Question

Genome-Wide Sequencing Depth of Coverage Relationship to Genomic Regional Variation

0

Entering edit mode

8.5 years ago

Youzhi • 0

I have data from several soybean genomes that were sequenced at the same depth of coverage (15x) using Illumina 150PE reads. We see regions of interest between closely related lines with unexpected variation in SNP density, heterozygosity, or homozygosity that is not captured using a 50K SNP-Chip. How can I ensure the variation in the region is not a sequencing coverage/depth artifact for that particular locus?

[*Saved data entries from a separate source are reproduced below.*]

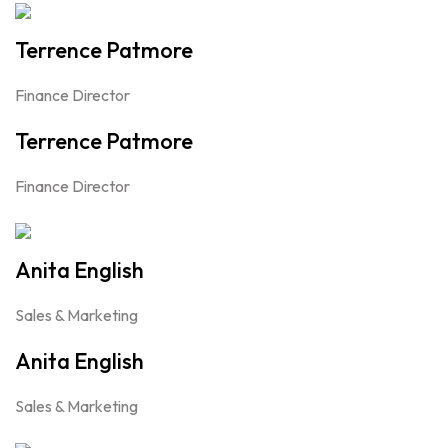
Terrence Patmore
Finance Director
Terrence Patmore
Finance Director
Anita English
Sales & Marketing
Anita English
Sales & Marketing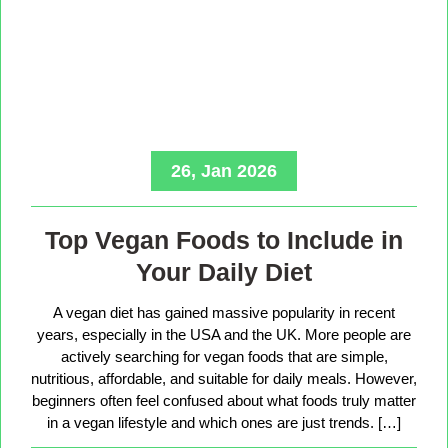
26, Jan 2026
Top Vegan Foods to Include in
Your Daily Diet
A vegan diet has gained massive popularity in recent
years, especially in the USA and the UK. More people are
actively searching for vegan foods that are simple,
nutritious, affordable, and suitable for daily meals. However,
beginners often feel confused about what foods truly matter
in a vegan lifestyle and which ones are just trends. […]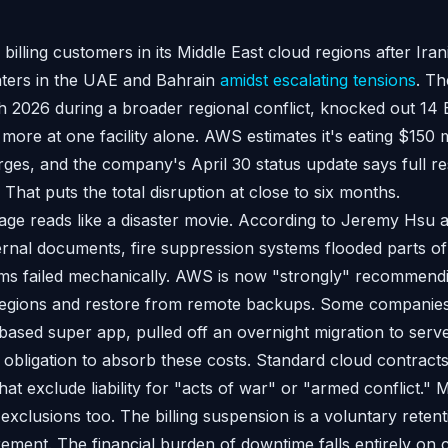
lling customers in its Middle East cloud regions after Iran
ters in the UAE and Bahrain
amidst escalating tensions
. Th
 2026 during a broader regional conflict, knocked out 14 
ore at one facility alone. AWS estimates it's eating $150 m
es, and the company's April 30 status update says full res
That puts the total disruption at close to six months.
ge reads like a disaster movie. According to Jeremy Hsu a
rnal documents, fire suppression systems flooded parts of
ems failed mechanically. AWS is now "strongly" recommend
 regions and restore from remote backups. Some companies
ased super app, pulled off an overnight migration to serv
obligation to absorb these costs. Standard cloud contracts
at exclude liability for "acts of war" or "armed conflict."
exclusions too. The billing suspension is a voluntary retent
rement. The financial burden of downtime falls entirely o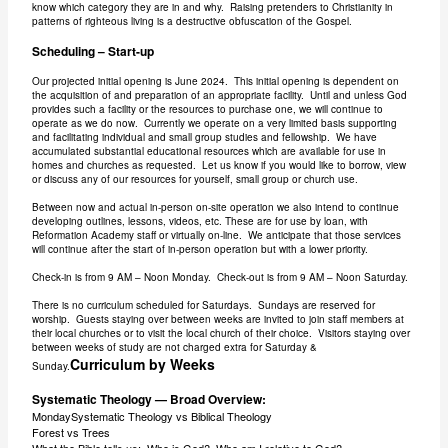
know which category they are in and why. Raising pretenders to Christianity in
patterns of righteous living is a destructive obfuscation of the Gospel.
Scheduling – Start-up
Our projected initial opening is June 2024. This initial opening is dependent on
the acquisition of and preparation of an appropriate facility. Until and unless God
provides such a facility or the resources to purchase one, we will continue to
operate as we do now. Currently we operate on a very limited basis supporting
and facilitating individual and small group studies and fellowship. We have
accumulated substantial educational resources which are available for use in
homes and churches as requested. Let us know if you would like to borrow, view
or discuss any of our resources for yourself, small group or church use.
Between now and actual in-person on-site operation we also intend to continue
developing outlines, lessons, videos, etc. These are for use by loan, with
Reformation Academy staff or virtually on-line. We anticipate that those services
will continue after the start of in-person operation but with a lower priority.
Check-in is from 9 AM – Noon Monday. Check-out is from 9 AM – Noon Saturday.
There is no curriculum scheduled for Saturdays. Sundays are reserved for
worship. Guests staying over between weeks are invited to join staff members at
their local churches or to visit the local church of their choice. Visitors staying over
between weeks of study are not charged extra for Saturday &
Curriculum by Weeks
Sunday.
Systematic Theology — Broad Overview:
MondaySystematic Theology vs Biblical Theology
Forest vs Trees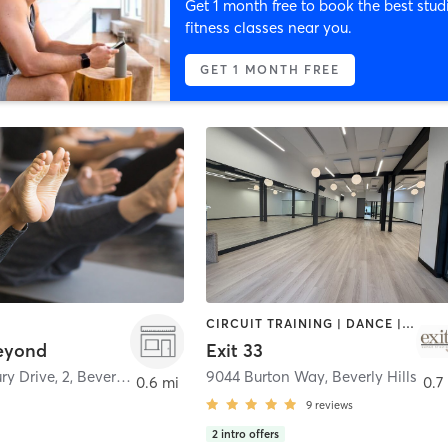
Get 1 month free to book the best stud
fitness classes near you.
GET 1 MONTH FREE
CIRCUIT TRAINING | DANCE | PILATES | YOGA
eyond
Exit 33
ry Drive, 2
,
Beverly Hills
9044 Burton Way
,
Beverly Hills
0.6 mi
0.7
9
reviews
2
intro offers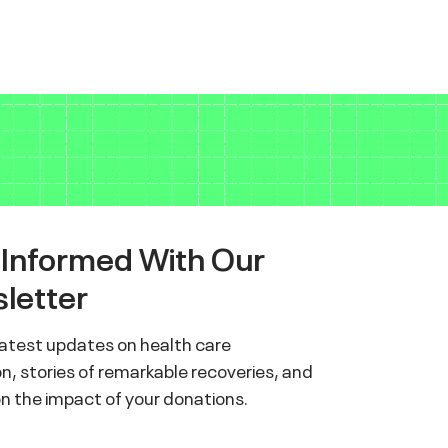
 Informed With Our
letter
latest updates on health care
n, stories of remarkable recoveries, and
on the impact of your donations.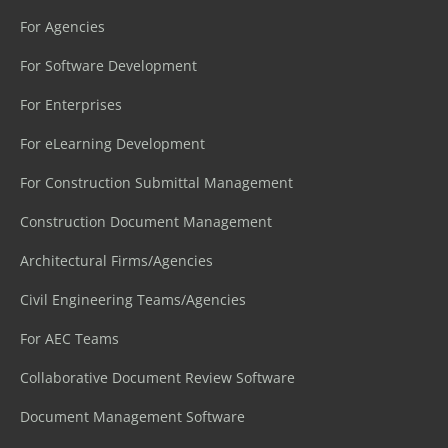
For Agencies
For Software Development
For Enterprises
For eLearning Development
For Construction Submittal Management
Construction Document Management
Architectural Firms/Agencies
Civil Engineering Teams/Agencies
For AEC Teams
Collaborative Document Review Software
Document Management Software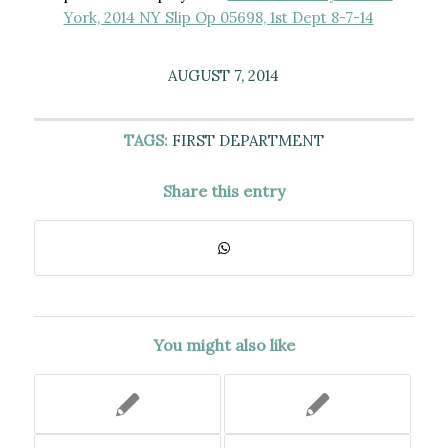
York, 2014 NY Slip Op 05698, 1st Dept 8-7-14
AUGUST 7, 2014
TAGS:
FIRST DEPARTMENT
Share this entry
You might also like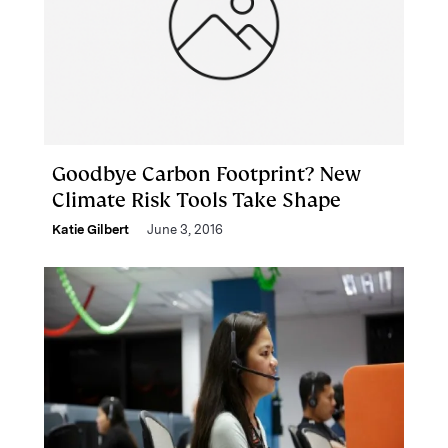
Goodbye Carbon Footprint? New
Climate Risk Tools Take Shape
Katie Gilbert
June 3, 2016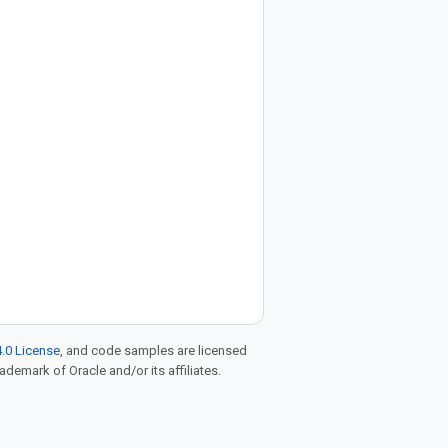
.0 License
, and code samples are licensed
rademark of Oracle and/or its affiliates.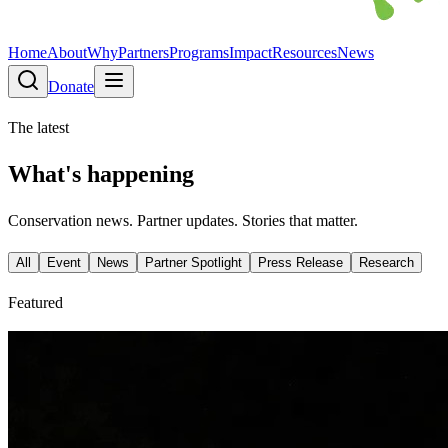
Home
About
Why
Partners
Programs
Impact
Resources
News
Donate
The latest
What's happening
Conservation news. Partner updates. Stories that matter.
All
Event
News
Partner Spotlight
Press Release
Research
Featured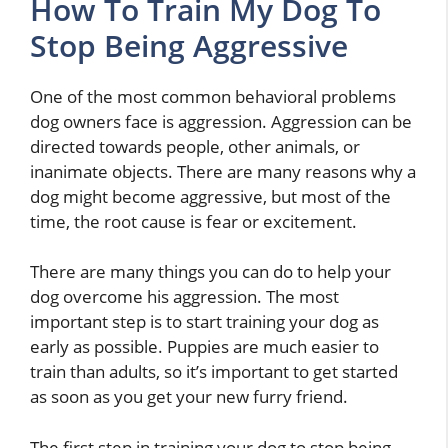
How To Train My Dog To
Stop Being Aggressive
One of the most common behavioral problems
dog owners face is aggression. Aggression can be
directed towards people, other animals, or
inanimate objects. There are many reasons why a
dog might become aggressive, but most of the
time, the root cause is fear or excitement.
There are many things you can do to help your
dog overcome his aggression. The most
important step is to start training your dog as
early as possible. Puppies are much easier to
train than adults, so it’s important to get started
as soon as you get your new furry friend.
The first step in training your dog to stop being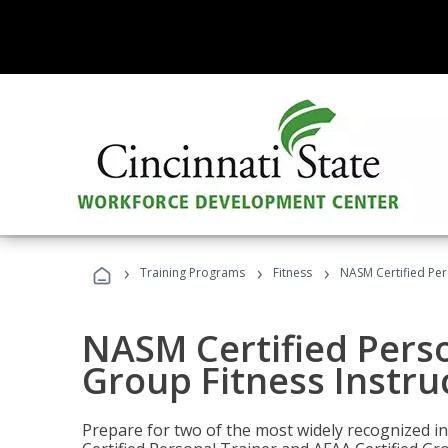
›
›
›
Training Programs
Fitness
NASM Certified Per
NASM Certified Perso
Group Fitness Instru
Prepare for two of the most widely recognized ind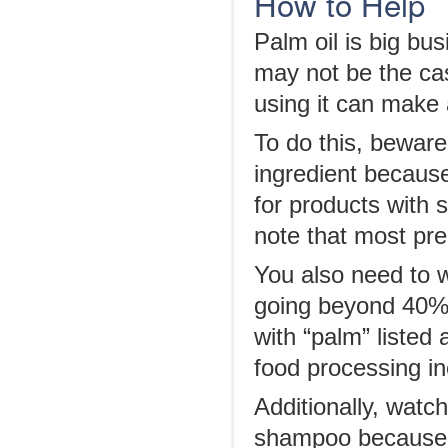
How to Help
Palm oil is big bus
may not be the ca
using it can make 
To do this, beware 
ingredient because
for products with s
note that most pre
You also need to w
going beyond 40% a
with “palm” listed 
food processing in
Additionally, watc
shampoo because y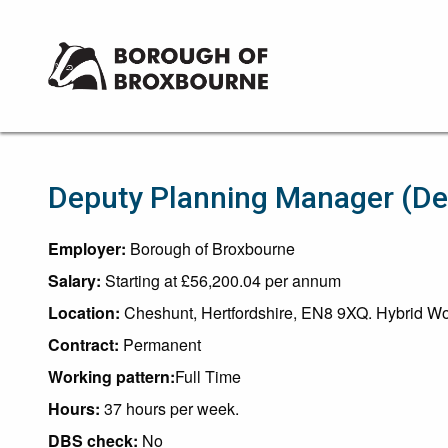
Borough
of
Broxbourne
Council
Deputy Planning Manager (D
Employer:
Borough of Broxbourne
Salary:
Starting at £56,200.04 per annum
Location:
Cheshunt, Hertfordshire, EN8 9XQ. Hybrid Wor
Contract:
Permanent
Working pattern:
Full Time
Hours:
37 hours per week.
DBS check:
No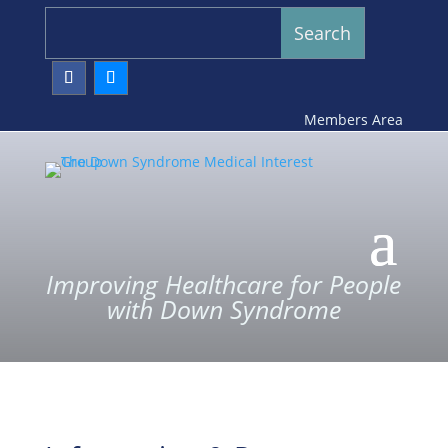
Members Area
Improving Healthcare for People
with Down Syndrome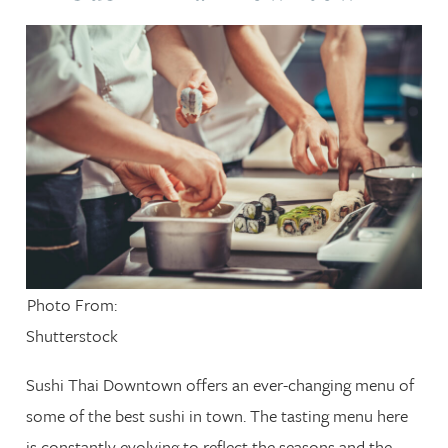
Photo From:
Shutterstock
Sushi Thai Downtown offers an ever-changing menu of
some of the best sushi in town. The tasting menu here
is constantly evolving to reflect the seasons and the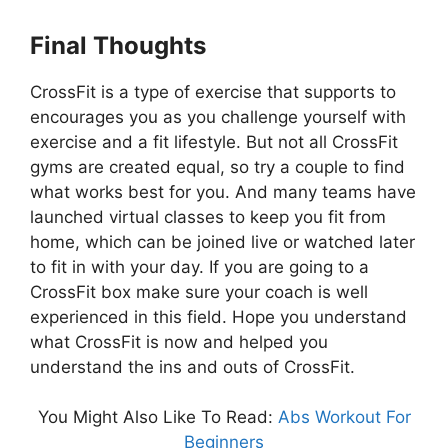
Final Thoughts
CrossFit is a type of exercise that supports to
encourages you as you challenge yourself with
exercise and a fit lifestyle. But not all CrossFit
gyms are created equal, so try a couple to find
what works best for you. And many teams have
launched virtual classes to keep you fit from
home, which can be joined live or watched later
to fit in with your day. If you are going to a
CrossFit box make sure your coach is well
experienced in this field. Hope you understand
what CrossFit is now and helped you
understand the ins and outs of CrossFit.
You Might Also Like To Read:
Abs Workout For
Beginners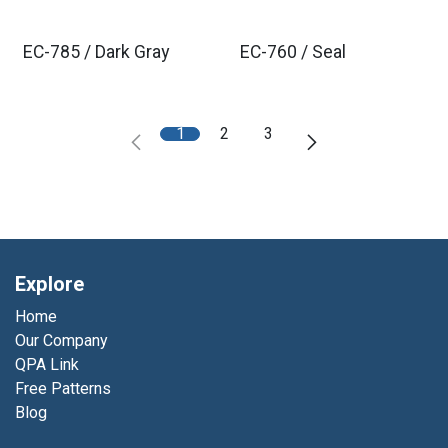
EC-785 / Dark Gray
EC-760 / Seal
1
2
3
Explore
Home
Our Company
QPA Link
Free Patterns
Blog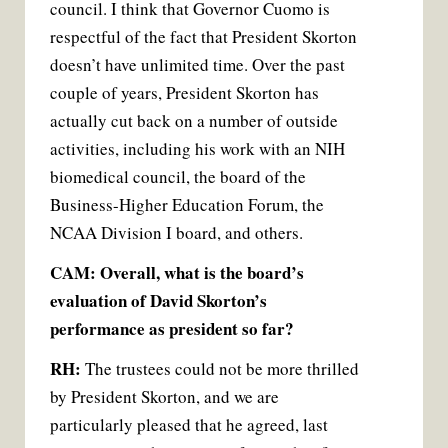
council. I think that Governor Cuomo is
respectful of the fact that President Skorton
doesn’t have unlimited time. Over the past
couple of years, President Skorton has
actually cut back on a number of outside
activities, including his work with an NIH
biomedical council, the board of the
Business-Higher Education Forum, the
NCAA Division I board, and others.
CAM: Overall, what is the board’s
evaluation of David Skorton’s
performance as president so far?
RH:
The trustees could not be more thrilled
by President Skorton, and we are
particularly pleased that he agreed, last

sequencing next-gen • 1.8k views

ADD COMMENT • link updated 8.5 years ago by Vitis ★ 2.6k • written 8.5 years ago by Youzhi • 0

score 0 · Answer 1 · 2016-12-08

If you have your snps output in a vcf file, you would simply need to look at AO and DP where AO is the number of times you have seen your snp and DP would be the number of times that locus was sequenced. This will tell you if you had enough depth at the regions of variability.

If you just have your fastq files and you want a quick GUI way of checking some of this, you could try IGV it will show your the regions that have been sequenced, and at what depth they have been sequenced.

score 0 · Answer 2 · 2016-12-09

People familiar with plant genomes would probably check the region for repeats. Repetitive genome sequences such as transposons can cause all the variations you see due to ambiguous read mappings. If this is not because of proliferate repetitive sequences, you probably hit some gene families with very similar homologs. This is very normal for certain genes such as R-genes. Copy number variations in R-genes would generate the variations you in the WGS results.